Documentation platforms for AI coding assistants in defense tech startups (May 2026)
Defense tech engineering teams ship at the velocity of a commercial startup inside environments with constraints a commercial startup doesn’t have. AI coding assistants like Cursor and Claude Code are now standard in those workflows, and the documentation those agents retrieve from has to keep up with both the pace of code change and the security requirements of the environment. The problem is that most documentation platforms were built for cloud SaaS or for slow-moving enterprise on-prem, and neither shape fits a defense tech engineering team that wants modern AI coding tooling without losing the data residency, access control, and accuracy properties the work requires. This guide covers what AI coding assistant ready means in practice, why defense tech is a distinct context, and which platforms can credibly serve it. For the general version of this comparison, see our guide to AI documentation tools.
Summary
- Defense tech teams ship fast, but documentation often can’t keep up with codebase velocity, and stale documentation produces wrong answers from AI coding agents
- A wrong answer from an AI coding agent is more expensive in defense tech than in a typical SaaS startup, which raises the stakes on documentation accuracy and retrieval quality
- AI coding assistant ready means passage-level retrieval, an MCP or programmatic interface (not a scrape of a published site), freshness detection tied to code changes, and codebase awareness
- Outline has the strongest self-hosting story among the wiki competitors and shipped an MCP server, which is a real step forward; the retrieval still returns documents rather than passages and isn’t tied to code
- Falconer ships a passage-first data model, a read/write MCP server, auto-updates triggered by merged pull requests, unified retrieval across code and docs and conversations, with SOC 2 Type II and a full on-premises deployment tier that runs air-gapped with no outbound internet required at runtime
The problem: codebase velocity outpaces documentation
Defense tech engineering teams have started looking a lot like commercial startups. They ship daily, run modern AI coding tooling, and expect their internal documentation to keep up. The documentation rarely does. Pages get written once and forgotten. Runbooks describe systems that were refactored three sprints ago. Architecture docs reference services that no longer exist. In a commercial SaaS context, that drift costs the team productivity. In defense tech, it costs more.
AI coding assistants amplify the cost. A coding agent answering from stale documentation produces confidently wrong code, sends developers down the wrong debugging path, and routes around the engineers who actually know the current state of the system. For teams where the cost of a wrong answer is higher than what a commercial startup will ever experience, the documentation layer feeding those agents has to stay accurate or the entire workflow becomes a liability.
The fix has to be structural. Manual maintenance doesn’t scale at shipping velocity, and the documentation platforms most defense tech teams have inherited weren’t built to update themselves when code changes.
Why defense tech is a distinct context
Three things separate defense tech from a typical SaaS engineering environment.
Security and data residency requirements. Many defense programs build their control requirements on federal catalogs like NIST SP 800-53, and documentation and the systems retrieving from it often need to stay inside a controlled boundary. That might be the team’s own cloud account, a self-hosted deployment in infrastructure the team operates, or a fully air-gapped environment with no outbound internet connectivity at all. Cloud-only platforms can’t meet the deeper end of this requirement. Platforms that advertise on-prem deployment but still phone home for licensing checks, telemetry, or container updates can’t either, even if the marketing page says otherwise. The bar for defense tech is no outbound connectivity required at runtime.
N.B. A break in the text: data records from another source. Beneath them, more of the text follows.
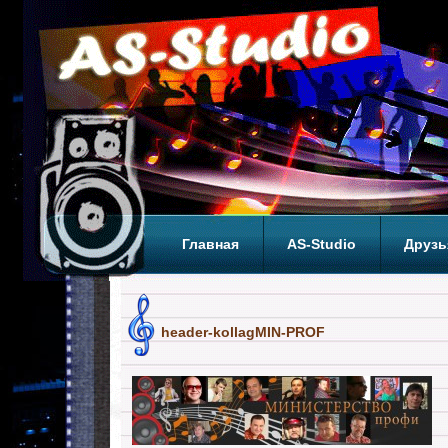
Главная
AS-Studio
Друзь
Теги
ТОП
header-kollagMIN-PROF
Clearance-level access controls. Documentation in defense tech is segmented by who’s allowed to see what, the same access-control discipline federal control catalogs like NIST SP 800-53 formalize, and the retrieval interface a coding agent uses has to respect those permissions at the API layer, not just in the UI. A platform that returns content based on what’s indexed rather than what the calling user is authorized for is creating an access control problem the moment an agent connects.
Higher cost of a wrong answer. Code that’s safety-critical, code deployed in places that can’t be patched easily, code in systems with operational consequences. The threshold for “good enough” agent context is higher than it is for a commercial application backend. That changes which documentation platforms are viable from a risk standpoint, not just from a features standpoint.
What “AI coding assistant ready” actually means
The phrase gets used loosely. The concrete properties that determine whether a coding agent can use a documentation platform productively are four.
Atomic chunking. Content stored as passages, not pages. A coding agent that asks “how does our authentication service handle token refresh” should get back the specific passage that answers the question, not a 4,000-word architecture document the agent has to chunk and rank itself. Platforms that return whole pages push the retrieval-quality problem onto the agent.
MCP or programmatic interface that’s part of the deployment. The Model Context Protocol is the open standard for connecting AI assistants to external data sources. For defense tech, the practical detail is that the MCP server should be part of the platform itself, not a scrape of a published site or a brittle third-party connector. A platform with an MCP server bundled into its deployment is something a coding agent can call directly; everything else is custom integration work.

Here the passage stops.